This week, University of Bologna Professor Mauro Perani announced the results of carbon-14 tests authenticating the scroll's age as roughly 800 years old.
The scroll dates to between 1155 and 1225, making it the oldest complete Torah scroll on record.
Like all Torah scrolls, this one contains the full text of the five Books of Moses in Hebrew and is prepared according to strict standards for use during religious services.
What a 19th-century cataloguer had interpreted as clumsy mistakes by what he guessed was an awkward 17th-century scribe provided the very clues that led Perani to investigate further. National Geographic spoke by telephone to Perani about his rediscovery.
What led you to take a second look at the scroll?
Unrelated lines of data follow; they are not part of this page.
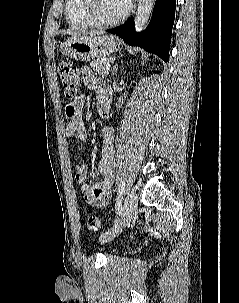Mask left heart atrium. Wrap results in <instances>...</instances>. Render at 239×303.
Wrapping results in <instances>:
<instances>
[{"label": "left heart atrium", "mask_w": 239, "mask_h": 303, "mask_svg": "<svg viewBox=\"0 0 239 303\" xmlns=\"http://www.w3.org/2000/svg\"><path fill=\"white\" fill-rule=\"evenodd\" d=\"M131 1H132V0H122L124 6H125L126 8H128V7L131 5Z\"/></svg>", "instance_id": "39dd6f15"}]
</instances>
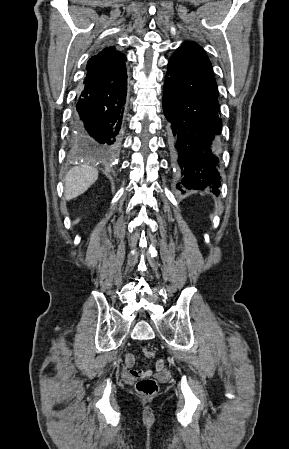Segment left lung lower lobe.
Listing matches in <instances>:
<instances>
[{
    "label": "left lung lower lobe",
    "instance_id": "obj_1",
    "mask_svg": "<svg viewBox=\"0 0 289 449\" xmlns=\"http://www.w3.org/2000/svg\"><path fill=\"white\" fill-rule=\"evenodd\" d=\"M218 88L204 52L179 47L168 63L163 90V110L168 120V144L180 167L176 187L218 195L221 184L218 137Z\"/></svg>",
    "mask_w": 289,
    "mask_h": 449
}]
</instances>
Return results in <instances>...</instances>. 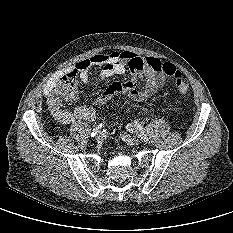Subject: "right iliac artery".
<instances>
[{"label": "right iliac artery", "instance_id": "right-iliac-artery-1", "mask_svg": "<svg viewBox=\"0 0 233 233\" xmlns=\"http://www.w3.org/2000/svg\"><path fill=\"white\" fill-rule=\"evenodd\" d=\"M103 127V124L102 123H100V124H98L94 129H93V131H92V133H91V137H95L98 133H99V131H100V129Z\"/></svg>", "mask_w": 233, "mask_h": 233}]
</instances>
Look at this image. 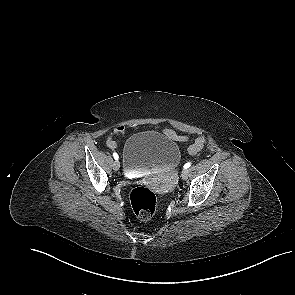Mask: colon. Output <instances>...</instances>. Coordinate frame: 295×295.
Instances as JSON below:
<instances>
[{"instance_id":"colon-1","label":"colon","mask_w":295,"mask_h":295,"mask_svg":"<svg viewBox=\"0 0 295 295\" xmlns=\"http://www.w3.org/2000/svg\"><path fill=\"white\" fill-rule=\"evenodd\" d=\"M129 203L135 215L141 220L151 219L158 207L155 194L142 186L130 190Z\"/></svg>"}]
</instances>
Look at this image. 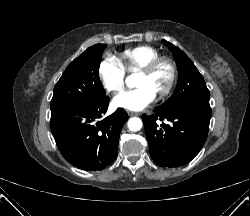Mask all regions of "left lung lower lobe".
I'll list each match as a JSON object with an SVG mask.
<instances>
[{
    "label": "left lung lower lobe",
    "mask_w": 250,
    "mask_h": 216,
    "mask_svg": "<svg viewBox=\"0 0 250 216\" xmlns=\"http://www.w3.org/2000/svg\"><path fill=\"white\" fill-rule=\"evenodd\" d=\"M143 115L150 155L161 167H177L190 162L203 147L211 114L196 108Z\"/></svg>",
    "instance_id": "obj_1"
}]
</instances>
In 2012, a colleague and I decided to write a new catalog of the [University of Bologna] library's Hebrew manuscript collection. The original librarian and cataloguer from 1889, Leonello Modona, was an educated man but not a scholar. He had dated this scroll to the 17th century with a question mark.
He described the writing in this scroll as "an Italian script, rather clumsy-looking, in which certain letters, as well as the usual crowns and strokes, show uncommon and strange appendices." But when I went to examine the scroll, I saw immediately that it was not the "bad" writing that Modona described. These Hebrew letters were in the Oriental style, not of Palestine, but of the Babylonian tradition, and from a much earlier time than the 17th century.
So what did you do?
I consulted with other colleagues and experts who agreed that this scroll originated from some time between the end of the 11th and the beginning of the 14th century. I then pursued carbon-14 testing at the University of Sorrento; the results showed a date of between [the] second half of the 12th century to [the] beginning of the 13th century. In addition, a second carbon-14 test at the University of Illinois at Urbana-Champaign confirmed the first result.
Even before you received the authentication of the carbon-14 dating, were there clues that led you to focus on an early date?
At the end of the 12th century Maimonides [a famous rabbinic authority] set down the rules for how to copy Torah scrolls, and those fixed rules have been followed ever since. This scroll's copyist did not know of those rules. Those rules would have forbidden him from using some of the graphical elements found here, such as use of compression of letters, line justification, and which letters can have [decorative] "crowns" on top.
There is more freedom here. There are also passages whose graphical layout is identical to that of the Aleppo Codex [a Bible in book form], which dates to the 10th century. This all means that either the Torah scroll was made before the death of Maimonides, who died in 1204, or the copyist had not yet learned of those rules. Remember, there was no Internet then to spread the news immediately.
So when did the University of Bologna first obtain this Torah scroll—and how?
This scroll has been at the University of Bologna library for centuries. It's very possible that at some time it came into the possession of a monastery, was later taken to Paris after Napoleon suppressed the monastic and religious orders, and finally restored to Bologna after Napoleon's collapse.
How significant is this discovery?
This is important because this is the entire Torah scroll, the most ancient entire scroll that we know of. We have fragments of other Torah scrolls from the Cairo Geniza that date to the same time or earlier, and they show identical styles to this copyist. Maybe we will find another Torah scroll that is older, but for now this is it.